# [Activity]
Search the entries for the word "This" and report each line that has it.

START Input data

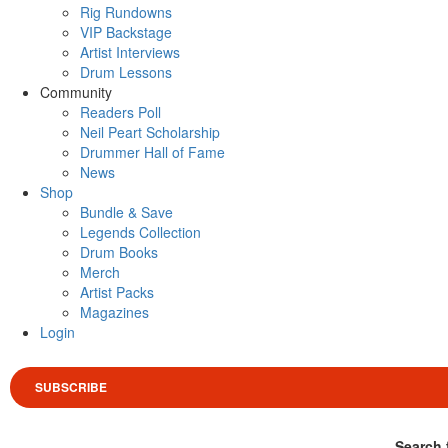
Rig Rundowns
VIP Backstage
Artist Interviews
Drum Lessons
Community
Readers Poll
Neil Peart Scholarship
Drummer Hall of Fame
News
Shop
Bundle & Save
Legends Collection
Drum Books
Merch
Artist Packs
Magazines
Login
SUBSCRIBE
Search 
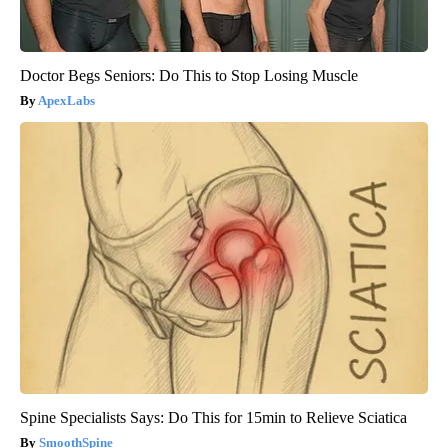
Doctor Begs Seniors: Do This to Stop Losing Muscle
ApexLabs
Spine Specialists Says: Do This for 15min to Relieve Sciatica
SmoothSpine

END Input data

# [Result]
Doctor Begs Seniors: Do This to Stop Losing Muscle
Spine Specialists Says: Do This for 15min to Relieve Sciatica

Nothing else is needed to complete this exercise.